Commented bymrW1 last updated on 08/Jun/17

Using the rule above we have A_(ΔACB) =((n−2)/n)×(1/n)×S=((n−2)/n^2 ) To get the area of A_(ΔDEB) we need to know how the line segment AC is divided by points D and E.

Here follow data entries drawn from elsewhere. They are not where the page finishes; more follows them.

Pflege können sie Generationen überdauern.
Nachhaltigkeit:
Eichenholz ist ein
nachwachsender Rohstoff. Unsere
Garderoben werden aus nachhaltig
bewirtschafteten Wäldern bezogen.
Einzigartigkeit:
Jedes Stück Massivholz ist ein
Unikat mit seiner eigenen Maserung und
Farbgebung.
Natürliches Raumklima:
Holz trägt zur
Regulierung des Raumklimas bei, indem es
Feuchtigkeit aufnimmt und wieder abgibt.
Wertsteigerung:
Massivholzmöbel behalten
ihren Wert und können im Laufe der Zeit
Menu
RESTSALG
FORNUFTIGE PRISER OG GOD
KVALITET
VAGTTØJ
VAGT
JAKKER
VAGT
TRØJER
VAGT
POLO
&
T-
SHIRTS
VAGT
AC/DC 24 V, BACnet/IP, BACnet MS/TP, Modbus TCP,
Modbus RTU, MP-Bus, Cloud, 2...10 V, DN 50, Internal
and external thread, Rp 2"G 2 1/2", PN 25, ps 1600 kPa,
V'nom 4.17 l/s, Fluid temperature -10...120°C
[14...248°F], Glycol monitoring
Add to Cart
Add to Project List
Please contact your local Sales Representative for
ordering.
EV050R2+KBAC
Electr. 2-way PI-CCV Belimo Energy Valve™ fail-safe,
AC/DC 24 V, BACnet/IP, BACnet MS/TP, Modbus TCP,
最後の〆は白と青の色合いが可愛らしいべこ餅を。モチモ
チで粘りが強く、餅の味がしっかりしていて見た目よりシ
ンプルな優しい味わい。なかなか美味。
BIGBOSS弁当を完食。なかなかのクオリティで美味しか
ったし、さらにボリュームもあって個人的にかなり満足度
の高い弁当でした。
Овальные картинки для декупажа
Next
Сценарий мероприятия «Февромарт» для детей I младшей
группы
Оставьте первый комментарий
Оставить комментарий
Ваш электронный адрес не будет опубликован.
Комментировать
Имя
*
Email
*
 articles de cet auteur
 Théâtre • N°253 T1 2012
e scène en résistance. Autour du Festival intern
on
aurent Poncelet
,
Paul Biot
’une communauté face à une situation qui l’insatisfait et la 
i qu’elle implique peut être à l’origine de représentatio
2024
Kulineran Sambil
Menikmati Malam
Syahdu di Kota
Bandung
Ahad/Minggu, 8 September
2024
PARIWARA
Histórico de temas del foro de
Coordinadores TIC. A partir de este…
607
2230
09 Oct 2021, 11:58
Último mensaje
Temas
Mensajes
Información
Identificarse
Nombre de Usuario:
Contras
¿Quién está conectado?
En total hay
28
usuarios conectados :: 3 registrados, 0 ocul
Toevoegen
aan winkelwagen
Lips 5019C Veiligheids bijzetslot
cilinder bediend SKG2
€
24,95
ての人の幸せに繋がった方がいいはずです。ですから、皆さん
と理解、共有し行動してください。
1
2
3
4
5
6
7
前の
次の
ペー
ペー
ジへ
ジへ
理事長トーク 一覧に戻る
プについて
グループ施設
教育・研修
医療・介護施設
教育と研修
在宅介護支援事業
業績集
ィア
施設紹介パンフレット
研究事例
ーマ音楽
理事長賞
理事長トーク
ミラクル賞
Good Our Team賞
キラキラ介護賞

Commented bymrW1 last updated on 08/Jun/17

Commented bymrW1 last updated on 08/Jun/17

We introduce some auxiliary lines: CK parallel to IF CJ parallel to HB ΔCJG is similar to ΔHBG ⇒((JG)/(BG))=((CG)/(HG)) ⇒JG=((CG)/(HG))×BG=(1/(n−1))×BG=(a/(n−1)) ΔKCG is similar to ΔFIG ⇒((KG)/(FG))=((CG)/(IG)) ⇒KG=((CG)/(IG))×FG=(1/n)×((LG)/2)=(1/n)×((na)/2)=(a/2) ΔADF is similar to ΔACK ⇒((AD)/(AF))=((AC)/(AK)) ⇒AD=((AF)/(AK))×AC=((LF−LA)/(AG−KG))×AC =((((na)/2)−a)/(na−a−(a/2)))×AC=((n−2)/(2n−3))×AC ΔAEB is similar to ΔACJ ⇒((AE)/(AC))=((AB)/(AJ)) ⇒AE=((AB)/(AJ))×AC=((AB)/(AG−JG))×AC =((na−2a)/(na−a−(a/(n−1))))×AC=((n−1)/n)×AC DE=AE−AD=((n−1)/n)×AC−((n−2)/(2n−3))×AC =(((n−1)/n)−((n−2)/(2n−3)))×AC =(((n−1)(2n−3)−n(n−2))/(n(2n−3)))×AC =((n^2 −3n+3)/(n(2n−3)))×AC Using our rule abov we get A_(ΔDEB) =((DE)/(AC))×A_(ΔACB) =((n^2 −3n+3)/(n(2n−3)))×((n−2)/n^2 )=(((n^2 −3n+3)(n−2))/(n^3 (2n−3))) Area of hexagon: A_H =A_(ΔMHB) −3×A_(ΔDEB) A_H =((n^2 −3n+3)/n^2 )−3×(((n^2 −3n+3)(n−2))/(n^3 (2n−3))) =((n^2 −3n+3)/n^2 )[1−((3(n−2))/(n(2n−3)))] =((n^2 −3n+3)/n^2 )[((n(2n−3)−3(n−2))/(n(2n−3)))] =((n^2 −3n+3)/n^2 )[((2n^2 −6n+6)/(n(2n−3)))] =((2(n^2 −3n+3)^2 )/(n^3 (2n−3)))

Commented byb.e.h.i.8.3.4.1.7@gmail.com last updated on 08/Jun/17

Great job done mrW1.fantastic. I love this proof very much.

Commented byb.e.h.i.8.3.4.1.7@gmail.com last updated on 08/Jun/17

after this ,i am waiting for mr Ajfour′s proof too.